Rispetto al suo primo 25 aprile, questo bis del Cavaliere è meno rivolto alla rievocazione del passato, alla pacificazione con la memoria dei «ragazzi di Salò», al ricordo dei martiri e degli eroi, alla ricostruzione dei tanti filoni politico-culturali di cui si compose la Resistenza e a tutte le altre questioni storiche su cui dal 1994 Berlusconi, convinto che la festa della Liberazione fosse una «festa di parte», non s’era mai pronunciato. Stavolta, il premier è più interessato a guardare avanti. Ovvero, vede il 25 aprile come l’origine della nostra democrazia che comunque deve andare avanti senza cristallizzarsi nei miti intoccabili, come quello della Costituzione, e sulla scorta di quel coraggio dell’innovazione che proprio i padri costituenti seppero avere. Un discorso ”napolitaniano”, cioè perfettamente in linea con l’approccio tutt’altro che convenzionale, e molto dinamico, che il Capo dello Stato usa nei confronti della fase di passaggio dal fascismo alla democrazia e della nascita della Repubblica e della Costituzione.

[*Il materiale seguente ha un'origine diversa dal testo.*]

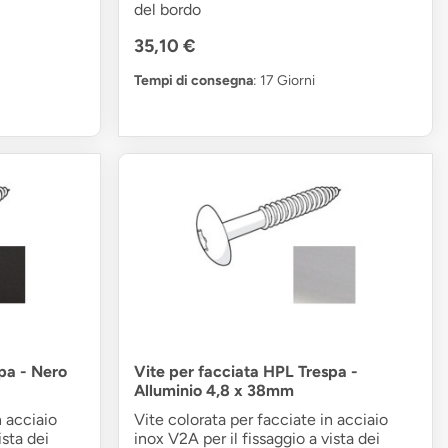
del bordo
35,10 €
Tempi di consegna
: 17 Giorni
pa - Nero
Vite per facciata HPL Trespa -
Alluminio 4,8 x 38mm
n acciaio
Vite colorata per facciate in acciaio
ista dei
inox V2A per il fissaggio a vista dei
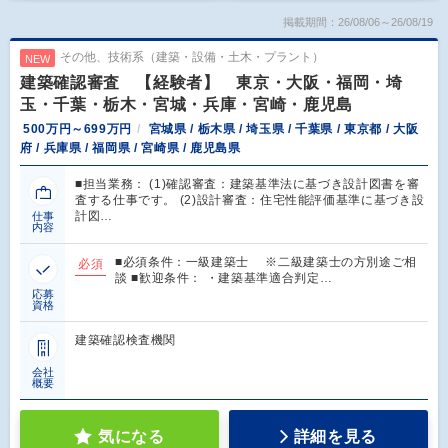
掲載期間：26/08/06～26/08/19
その他、技術系（建築・設備・土木・プラント）
NEW
建築確認審査 【経験者】 東京・大阪・福岡・埼
玉・千葉・栃木・宮城・兵庫・宮崎・鹿児島
500万円～699万円
宮城県 / 栃木県 / 埼玉県 / 千葉県 / 東京都 / 大阪
府 / 兵庫県 / 福岡県 / 宮崎県 / 鹿児島県
■担当業務： (1)確認審査：建築基準法に基づき設計図書を審
査する仕事です。 (2)設計審査：住宅性能評価基準に基づき設
計図…
仕事
内容
■必須条件：一級建築士 ※二級建築士の方別途ご相
必須
談 ■歓迎条件： ・建築基準適合判定…
応募
資格
建築確認検査機関
会社
概要
気になる
詳細を見る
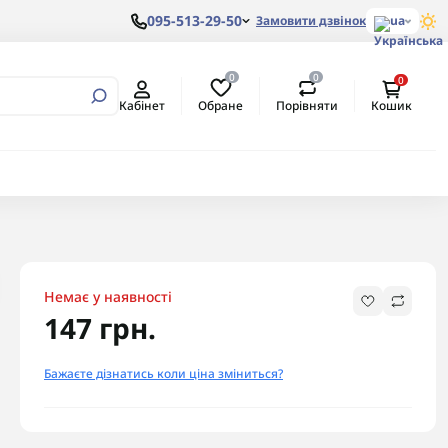
095-513-29-50
Замовити дзвінок
ua
0
0
0
вертори
алеві з
ом
Обране
Порівняти
Кабінет
Кошик
ртори
алеві з
ертори
Немає у наявності
147 грн.
Бажаєте дізнатись коли ціна зміниться?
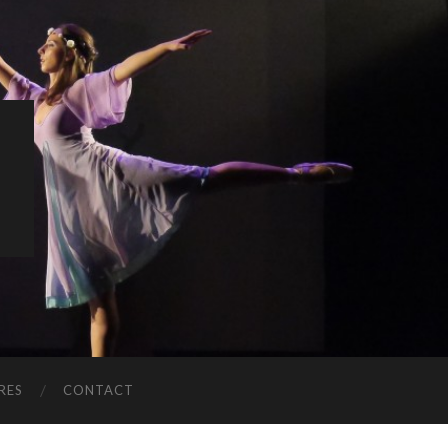
S
RES
CONTACT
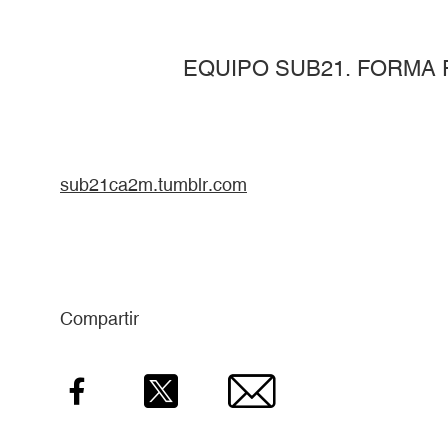
EQUIPO SUB21. FORMA
sub21ca2m.tumblr.com
Compartir
Facebook
Twitter
Email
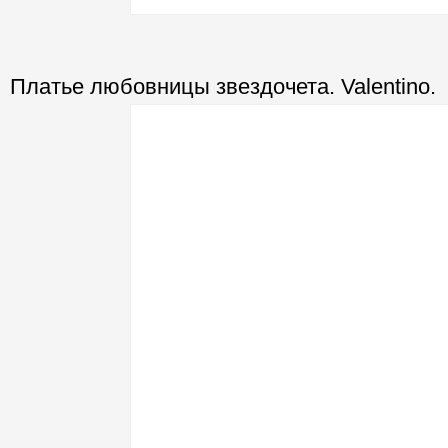
Платье любовницы звездочета. Valentino.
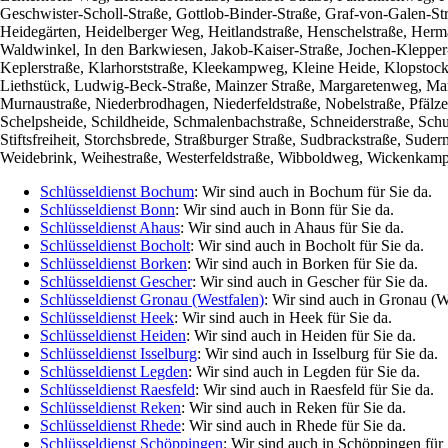
Geschwister-Scholl-Straße, Gottlob-Binder-Straße, Graf-von-Galen-St
Heidegärten, Heidelberger Weg, Heitlandstraße, Henschelstraße, Herm
Waldwinkel, In den Barkwiesen, Jakob-Kaiser-Straße, Jochen-Klepper-S
Keplerstraße, Klarhorststraße, Kleekampweg, Kleine Heide, Klopstoc
Liethstück, Ludwig-Beck-Straße, Mainzer Straße, Margaretenweg, Ma
Murnaustraße, Niederbrodhagen, Niederfeldstraße, Nobelstraße, Pfälze
Schelpsheide, Schildheide, Schmalenbachstraße, Schneiderstraße, Schu
Stiftsfreiheit, Storchsbrede, Straßburger Straße, Sudbrackstraße, Sude
Weidebrink, Weihestraße, Westerfeldstraße, Wibboldweg, Wickenkamp,
Schlüsseldienst Bochum
: Wir sind auch in Bochum für Sie da.
Schlüsseldienst Bonn
: Wir sind auch in Bonn für Sie da.
Schlüsseldienst Ahaus
: Wir sind auch in Ahaus für Sie da.
Schlüsseldienst Bocholt
: Wir sind auch in Bocholt für Sie da.
Schlüsseldienst Borken
: Wir sind auch in Borken für Sie da.
Schlüsseldienst Gescher
: Wir sind auch in Gescher für Sie da.
Schlüsseldienst Gronau (Westfalen)
: Wir sind auch in Gronau (We
Schlüsseldienst Heek
: Wir sind auch in Heek für Sie da.
Schlüsseldienst Heiden
: Wir sind auch in Heiden für Sie da.
Schlüsseldienst Isselburg
: Wir sind auch in Isselburg für Sie da.
Schlüsseldienst Legden
: Wir sind auch in Legden für Sie da.
Schlüsseldienst Raesfeld
: Wir sind auch in Raesfeld für Sie da.
Schlüsseldienst Reken
: Wir sind auch in Reken für Sie da.
Schlüsseldienst Rhede
: Wir sind auch in Rhede für Sie da.
Schlüsseldienst Schöppingen
: Wir sind auch in Schöppingen für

Nel neo-patriottismo costituzionale di Berlusconi, c’è di fatto una rivalutazione del ruolo del Parlamento, perchè se i padri costituenti è lì che trovarono il «compromesso» alto e nobile, anche i nuovi costituenti non si vede dove possano trovarlo. Visto che il metodo delle bozze alla Calderoli, cucinate al volo e da solisti, si sono rivelate infruttuose e antipatiche anche agli occhi del premier che ora parla di «dialogo».

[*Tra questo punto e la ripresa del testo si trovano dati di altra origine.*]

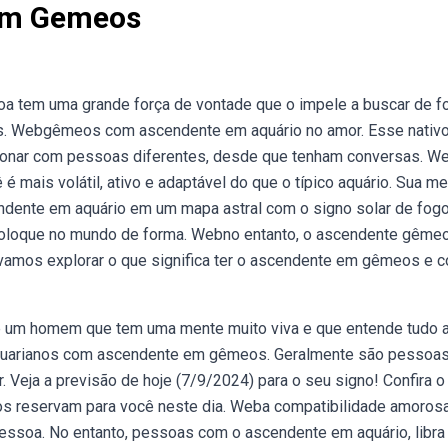
Em Gemeos
 tem uma grande força de vontade que o impele a buscar de f
sas. Webgêmeos com ascendente em aquário no amor. Esse nativ
cionar com pessoas diferentes, desde que tenham conversas. W
ais volátil, ativo e adaptável do que o típico aquário. Sua m
cendente em aquário em um mapa astral com o signo solar de fog
se coloque no mundo de forma. Webno entanto, o ascendente gême
 vamos explorar o que significa ter o ascendente em gêmeos e 
um homem que tem uma mente muito viva e que entende tudo 
 aquarianos com ascendente em gêmeos. Geralmente são pessoa
 Veja a previsão de hoje (7/9/2024) para o seu signo! Confira o
ros reservam para você neste dia. Weba compatibilidade amoros
soa. No entanto, pessoas com o ascendente em aquário, libra 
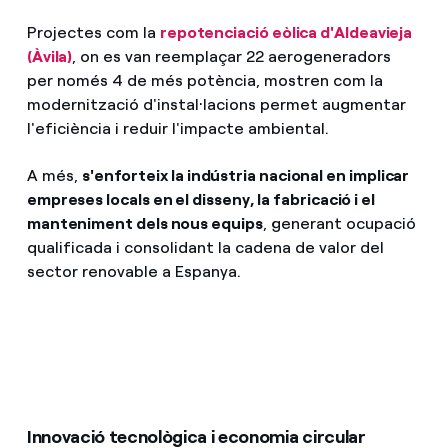
Projectes com la
repotenciació eòlica d'Aldeavieja
(Àvila)
, on es van reemplaçar 22 aerogeneradors
per només 4 de més potència, mostren com la
modernització d'instal·lacions permet augmentar
l'eficiència i reduir l'impacte ambiental.
A més,
s'enforteix la indústria nacional en implicar
empreses locals en el disseny, la fabricació i el
manteniment dels nous equips
, generant ocupació
qualificada i consolidant la cadena de valor del
sector renovable a Espanya.
Innovació tecnològica i economia circular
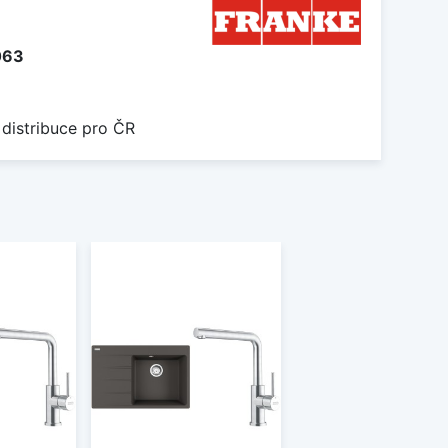
063
 distribuce pro ČR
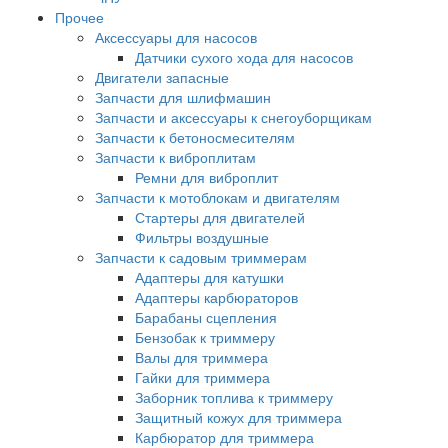
Прочее
Аксессуары для насосов
Датчики сухого хода для насосов
Двигатели запасные
Запчасти для шлифмашин
Запчасти и аксессуары к снегоуборщикам
Запчасти к бетоносмесителям
Запчасти к виброплитам
Ремни для виброплит
Запчасти к мотоблокам и двигателям
Стартеры для двигателей
Фильтры воздушные
Запчасти к садовым триммерам
Адаптеры для катушки
Адаптеры карбюраторов
Барабаны сцепления
Бензобак к триммеру
Валы для триммера
Гайки для триммера
Заборник топлива к триммеру
Защитный кожух для триммера
Карбюратор для триммера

Altro punto cruciale, su cui Berlusconi mai come stavolta è voluto essere assai chiaro: non la Costituzione tutta è da riformare ma soltanto e, specificatamente, la sua seconda parte. Una precisazione che in altre occasioni era mancata e che serve a tranquillizzare quanti non sono disposti, in nome dell’innovazione necessaria, a stravolgere il Dna della Repubblica italiana e i suoi principi fondamentali - fra cui la libertà tanto cara al premier - che sono ancora vivi nel tessuto della nazione. L’anti-fascismo è uno di questi. Berlusconi ha sempre dato l’impressione, ma stavolta l’ha ribaltata, di dare poco peso all’anti-fascismo quale fattore costitutivo delle istituzioni repubblicane. E di volere sostituire a quel mito un anti-mito: ovvero un non-fascismo e un non-anti-fascismo come nuove identità più moderne e meno figlie del secolo dell’ideologie, anzi della «malafede ideologica», come la chiamava quel grande intellettuale liberale di Nicola Chiaromonte. Ieri, però, questa tendenza berlusconiana - e Napolitano avrà gradito assai questo passaggio - non ha trovato conferme. Anzi. L’«anti-fascismo» viene espressamente citato e messo sullo stesso piano di nobiltà della parola «popolo». Che sulle labbra di Berlusconi ha sempre qualcosa di mistico e quasi di carnale, e comunque di opposto alla parola «partito». Ma in questo caso è implicito - nell’elogio delle forze politiche che stipularono la Costituzione e nel desiderio che le nuove forze politiche sappiano «scrivere insieme» le nuove regole della democrazia - uno stop che Berlusconi dà a se stesso, in merito al rapporto diretto fra leader e popolo che lui ha sempre considerato un toccasana.
Le sorprese di questo discorso dunque non sono poche. Ma una c’era forse da aspettarsela. Berlusconi che si propone come uomo del dialogo irrompe nel campo di Fini e gli toglie spazio. Berlusconi che insiste sull’anti-fascismo lo fa anche per competere, sul suo stesso terreno, con l’ex leader di An che ha costruito molto del suo credito trasversale su posizioni come quella a proposito del «fascismo come male assoluto». Ancora: ”napolitaniano” quanto Napolitano, il premier scippa a Fini anche il ruolo d’interlocutore privilegiato con il Colle. Ma a parte questi particolari da politica politicante, quel che conta davvero è che questo spirito del 25 aprile bis non s’interrompa già a partire dal giorno 26.